--- Data shown Enclosed Below ---
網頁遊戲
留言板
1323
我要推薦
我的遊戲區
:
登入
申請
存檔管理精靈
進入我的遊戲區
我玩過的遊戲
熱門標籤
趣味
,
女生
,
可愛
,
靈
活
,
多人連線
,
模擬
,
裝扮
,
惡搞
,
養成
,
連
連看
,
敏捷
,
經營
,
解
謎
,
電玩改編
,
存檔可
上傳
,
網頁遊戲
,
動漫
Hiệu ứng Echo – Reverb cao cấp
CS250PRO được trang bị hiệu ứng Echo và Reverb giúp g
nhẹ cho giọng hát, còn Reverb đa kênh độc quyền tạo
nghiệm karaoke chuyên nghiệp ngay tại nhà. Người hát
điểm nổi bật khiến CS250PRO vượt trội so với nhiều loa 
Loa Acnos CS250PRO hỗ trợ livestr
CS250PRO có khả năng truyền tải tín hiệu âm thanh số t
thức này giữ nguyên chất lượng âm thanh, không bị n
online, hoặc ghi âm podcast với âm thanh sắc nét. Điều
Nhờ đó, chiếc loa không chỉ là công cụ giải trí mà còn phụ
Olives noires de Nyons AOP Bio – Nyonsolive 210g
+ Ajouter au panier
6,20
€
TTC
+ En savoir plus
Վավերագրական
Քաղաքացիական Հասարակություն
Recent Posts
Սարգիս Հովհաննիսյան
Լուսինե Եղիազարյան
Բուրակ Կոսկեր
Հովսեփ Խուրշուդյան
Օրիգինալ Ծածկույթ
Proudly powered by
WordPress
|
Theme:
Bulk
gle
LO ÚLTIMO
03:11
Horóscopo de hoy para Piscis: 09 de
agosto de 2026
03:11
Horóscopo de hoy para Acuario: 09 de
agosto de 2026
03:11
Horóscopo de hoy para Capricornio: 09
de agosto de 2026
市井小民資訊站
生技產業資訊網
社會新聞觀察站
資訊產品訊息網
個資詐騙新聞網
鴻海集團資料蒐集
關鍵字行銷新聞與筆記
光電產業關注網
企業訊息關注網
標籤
--- End of Enclosed Data shown ---
If a line of the entries holds the word "Horóscopo", copy it out.

Horóscopo de hoy para Piscis: 09 de
Horóscopo de hoy para Acuario: 09 de
Horóscopo de hoy para Capricornio: 09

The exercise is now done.